How to use an index of a dataframe to assign values to a row of a new column?-CodePudding

I have a dataset that consists of ID (participant), run, indexnumber (that is, an index number of a slalom turn) and performance (that could be velocity or time). In addition, I have information for each id and run where in the slalom turn (that is, the index) they actually start to turn.

My goal is to create a new column in the dataframe that contain 0 if the id has not started to turn and 1 if they have started to turn. This column could be called phase.

For example: For ID1 the point where this skier starts to turn i index 4 for the first run and 9 for the second run. Therefore, I want all rows in the new column to contain 0s until index nr 4 and 1s thereafter (for the first run).

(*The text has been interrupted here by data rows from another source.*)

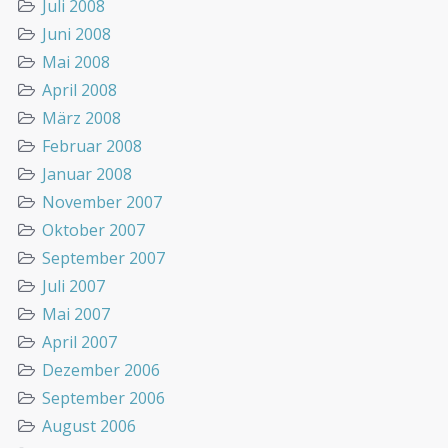
Juli 2008
Juni 2008
Mai 2008
April 2008
März 2008
Februar 2008
Januar 2008
November 2007
Oktober 2007
September 2007
Juli 2007
Mai 2007
April 2007
Dezember 2006
September 2006
August 2006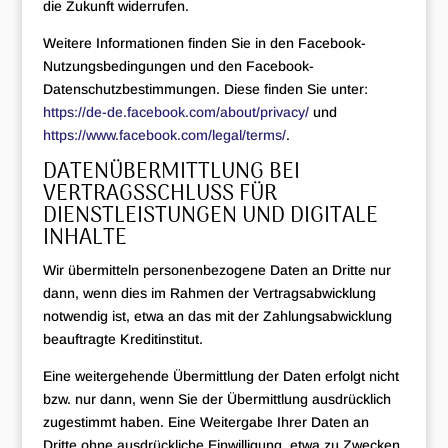
die Zukunft widerrufen.
Weitere Informationen finden Sie in den Facebook-
Nutzungsbedingungen und den Facebook-
Datenschutzbestimmungen. Diese finden Sie unter:
https://de-de.facebook.com/about/privacy/
und
https://www.facebook.com/legal/terms/
.
DATENÜBERMITTLUNG BEI
VERTRAGSSCHLUSS FÜR
DIENSTLEISTUNGEN UND DIGITALE
INHALTE
Wir übermitteln personenbezogene Daten an Dritte nur
dann, wenn dies im Rahmen der Vertragsabwicklung
notwendig ist, etwa an das mit der Zahlungsabwicklung
beauftragte Kreditinstitut.
Eine weitergehende Übermittlung der Daten erfolgt nicht
bzw. nur dann, wenn Sie der Übermittlung ausdrücklich
zugestimmt haben. Eine Weitergabe Ihrer Daten an
Dritte ohne ausdrückliche Einwilligung, etwa zu Zwecken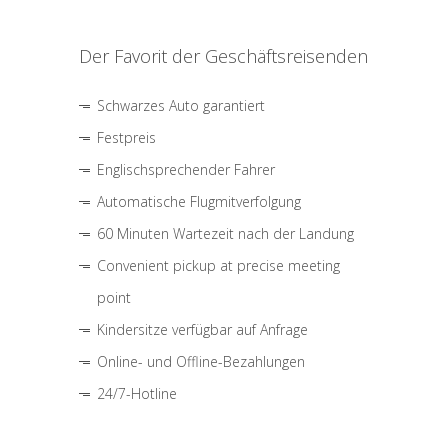
Der Favorit der Geschäftsreisenden
Schwarzes Auto garantiert
Festpreis
Englischsprechender Fahrer
Automatische Flugmitverfolgung
60 Minuten Wartezeit nach der Landung
Convenient pickup at precise meeting
point
Kindersitze verfügbar auf Anfrage
Online- und Offline-Bezahlungen
24/7-Hotline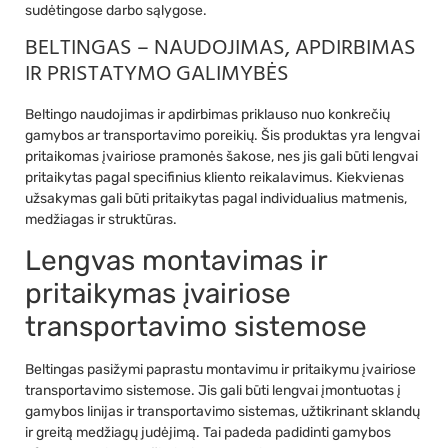
sudėtingose darbo sąlygose.
BELTINGAS – NAUDOJIMAS, APDIRBIMAS
IR PRISTATYMO GALIMYBĖS
Beltingo naudojimas ir apdirbimas priklauso nuo konkrečių
gamybos ar transportavimo poreikių. Šis produktas yra lengvai
pritaikomas įvairiose pramonės šakose, nes jis gali būti lengvai
pritaikytas pagal specifinius kliento reikalavimus. Kiekvienas
užsakymas gali būti pritaikytas pagal individualius matmenis,
medžiagas ir struktūras.
Lengvas montavimas ir
pritaikymas įvairiose
transportavimo sistemose
Beltingas pasižymi paprastu montavimu ir pritaikymu įvairiose
transportavimo sistemose. Jis gali būti lengvai įmontuotas į
gamybos linijas ir transportavimo sistemas, užtikrinant sklandų
ir greitą medžiagų judėjimą. Tai padeda padidinti gamybos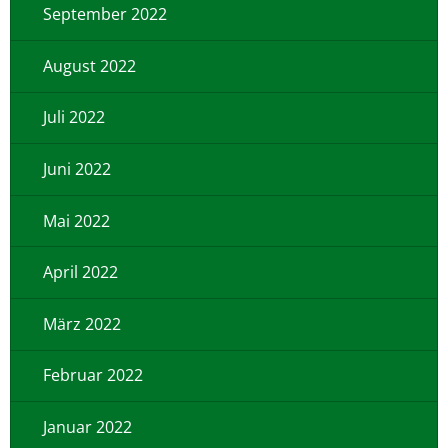
September 2022
August 2022
Juli 2022
Juni 2022
Mai 2022
April 2022
März 2022
Februar 2022
Januar 2022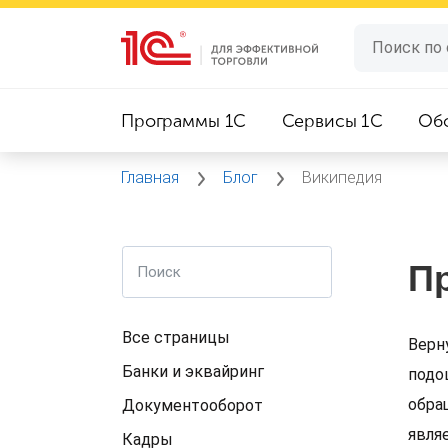
Программы 1C
Сервисы 1C
Об
Главная
Блог
Википедия
Пр
Все страницы
Верн
Банки и эквайринг
подо
обра
Документооборот
явля
Кадры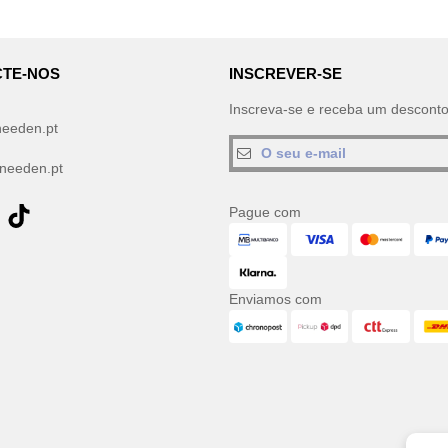
TE-NOS
INSCREVER-SE
Inscreva-se e receba um descont
needen.pt
needen.pt
Pague com
Enviamos com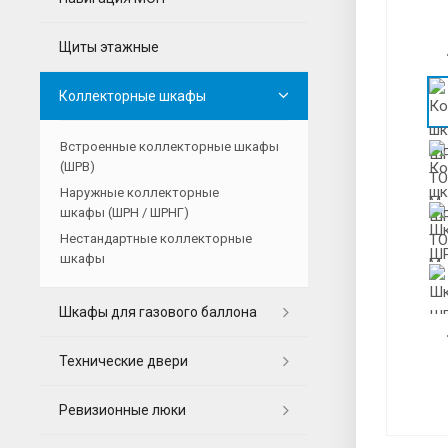
Щиты этажные
Коллекторные шкафы
Встроенные коллекторные шкафы
(ШРВ)
Наружные коллекторные
шкафы (ШРН / ШРНГ)
Нестандартные коллекторные
шкафы
Шкафы для газового баллона
Технические двери
Ревизионные люки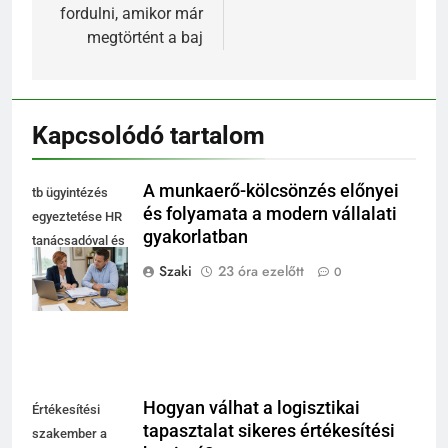
fordulni, amikor már
megtörtént a baj
Kapcsolódó tartalom
A munkaerő-kölcsönzés előnyei
tb ügyintézés
és folyamata a modern vállalati
egyeztetése HR
gyakorlatban
tanácsadóval és
cégvezetővel az
Szaki
23 óra ezelőtt
0
irodában
Hogyan válhat a logisztikai
Értékesítési
tapasztalat sikeres értékesítési
szakember a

For the second run I want all rows to contain 0s until index nr 9 and 1 thereafter.

Is there a simple way to do this with pandas or vanilla python?

example = [[1.0, 1.0, 1.0, 0.6912982024915187],
 [1.0, 1.0, 2.0, 0.16453900411106737],
 [1.0, 1.0, 3.0, 0.11362801727310845],
 [1.0, 1.0, 4.0, 0.587778444335624],
 [1.0, 1.0, 5.0, 0.8455388913351765],
 [1.0, 1.0, 6.0, 0.5719366584505648],
 [1.0, 1.0, 7.0, 0.4665520044952449],
 [1.0, 1.0, 8.0, 0.9105152709573275],
 [1.0, 1.0, 9.0, 0.4600099001744885],
 [1.0, 1.0, 10.0, 0.8577060884077763],
 [1.0, 2.0, 1.0, 0.11550722410813963],
 [1.0, 2.0, 2.0, 0.5729090378222077],
 [1.0, 2.0, 3.0, 0.43990164344919824],
 [1.0, 2.0, 4.0, 0.595242293948498],
 [1.0, 2.0, 5.0, 0.443684017624451],
 [1.0, 2.0, 6.0, 0.3608135854303052],
 [1.0, 2.0, 7.0, 0.28525404982906766],
 [1.0, 2.0, 8.0, 0.11561422303194391],
 [1.0, 2.0, 9.0, 0.8579134051748011],
 [1.0, 2.0, 10.0, 0.540598113345226],
 [2.0, 1.0, 1.0, 0.4058570295736075],
 [2.0, 1.0, 2.0, 0.9422426000325298],
 [2.0, 1.0, 3.0, 0.7918655742964762],
 [2.0, 1.0, 4.0, 0.4145753321336241],
 [2.0, 1.0, 5.0, 0.5256388261997529],
 [2.0, 1.0, 6.0, 0.8140335187050629],
 [2.0, 1.0, 7.0, 0.12134416740848841],
 [2.0, 1.0, 8.0, 0.9016748379372173],
 [2.0, 1.0, 9.0, 0.462241316800442],
 [2.0, 1.0, 10.0, 0.7839715857746699],
 [2.0, 2.0, 1.0, 0.5300527244824904],
 [2.0, 2.0, 2.0, 0.8784844676567194],
 [2.0, 2.0, 3.0, 0.14395673182343738],
 [2.0, 2.0, 4.0, 0.7606405990262495],
 [2.0, 2.0, 5.0, 0.5123048342846208],
 [2.0, 2.0, 6.0, 0.25608277502943655],
 [2.0, 2.0, 7.0, 0.4264542956426933],
 [2.0, 2.0, 8.0, 0.9144976708651866],
 [2.0, 2.0, 9.0, 0.875888479621729],
 [2.0, 2.0, 10.0, 0.3428732760552141]]

turnPhaseId1 = [4,9]  #the index number when ID1 starts to turn in run 1 and run 2, respectively
turnPhaseId2 = [2,5] #the index number when ID2 starts to turn in run 1 and run 2, respectively

pd.DataFrame(example, columns=['id', 'run', 'index', 'performance'])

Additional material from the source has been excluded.